Hi,
I have a problem regarding a diacritic character on my query string :
*q=intertestualità
*
which is encoded in
*q=intertestualit%E0
*
What I'm not understanding is the following query response fragments :
<lst name="responseHeader">
<int name="status">0</int>
<int name="QTime">23</int>
<lst name="params">
<str name="sort">score desc</str>
<str name="fl">score,title</str>
<str name="debugQuery">on</str>
<str name="indent">on</str>
<str name="start">0</str>
*<str name="q">intertestualit</str>*
<str name="version">2.2</str>
<str name="rows">3</str>
</lst>
and
<lst name="debug">
<str name="rawquerystring">*intertestualit*</str>
<str name="querystring">*intertestualit*</str>
I saw that my index contains the token "intertestualita" (with the 'à' char replaced with
'a'). Indeed if I query for "intertestualita" I found my results.

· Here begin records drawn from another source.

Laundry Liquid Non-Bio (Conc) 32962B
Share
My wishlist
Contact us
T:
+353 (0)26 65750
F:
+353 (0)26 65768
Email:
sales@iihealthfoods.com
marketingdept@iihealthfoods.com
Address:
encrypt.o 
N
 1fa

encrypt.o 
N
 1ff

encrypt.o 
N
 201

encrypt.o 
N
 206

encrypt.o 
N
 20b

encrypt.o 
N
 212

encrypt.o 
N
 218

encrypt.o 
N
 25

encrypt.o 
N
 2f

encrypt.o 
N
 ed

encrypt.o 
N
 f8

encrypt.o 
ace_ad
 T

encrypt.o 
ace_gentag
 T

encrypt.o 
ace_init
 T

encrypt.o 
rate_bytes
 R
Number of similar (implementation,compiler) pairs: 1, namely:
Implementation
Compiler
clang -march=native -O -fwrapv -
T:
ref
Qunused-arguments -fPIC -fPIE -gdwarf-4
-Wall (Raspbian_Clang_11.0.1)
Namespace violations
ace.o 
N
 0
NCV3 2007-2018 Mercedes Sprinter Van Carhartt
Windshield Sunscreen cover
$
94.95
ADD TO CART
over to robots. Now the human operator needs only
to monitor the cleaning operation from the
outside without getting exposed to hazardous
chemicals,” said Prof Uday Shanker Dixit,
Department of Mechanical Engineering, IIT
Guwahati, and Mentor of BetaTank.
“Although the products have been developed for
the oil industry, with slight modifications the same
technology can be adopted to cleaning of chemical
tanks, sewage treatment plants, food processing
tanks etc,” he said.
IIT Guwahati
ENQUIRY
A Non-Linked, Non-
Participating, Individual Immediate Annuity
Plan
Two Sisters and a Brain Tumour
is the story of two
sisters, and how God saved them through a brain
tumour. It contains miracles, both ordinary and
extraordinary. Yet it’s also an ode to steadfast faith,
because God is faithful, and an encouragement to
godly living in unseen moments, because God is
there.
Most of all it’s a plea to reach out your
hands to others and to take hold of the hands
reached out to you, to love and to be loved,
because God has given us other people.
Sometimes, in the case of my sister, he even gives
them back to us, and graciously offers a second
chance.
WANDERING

The queried field is configured with the same chain :
<fieldtype name="text" class="solr.TextField" positionIncrementGap="100">
<analyzer type="index">
<tokenizer class="solr.WhitespaceTokenizerFactory" />
<filter class="schema.UnicodeNormalizationFilterFactory" version="icu4j"
composed="false" remove_diacritics="true" remove_modifiers="true" fold="true" />
<filter class="solr.StopFilterFactory" ignoreCase="true"
words="stopwords.txt" enablePositionIncrements="true" />
<filter class="solr.WordDelimiterFilterFactory" generateWordParts="1" generateNumberParts="1"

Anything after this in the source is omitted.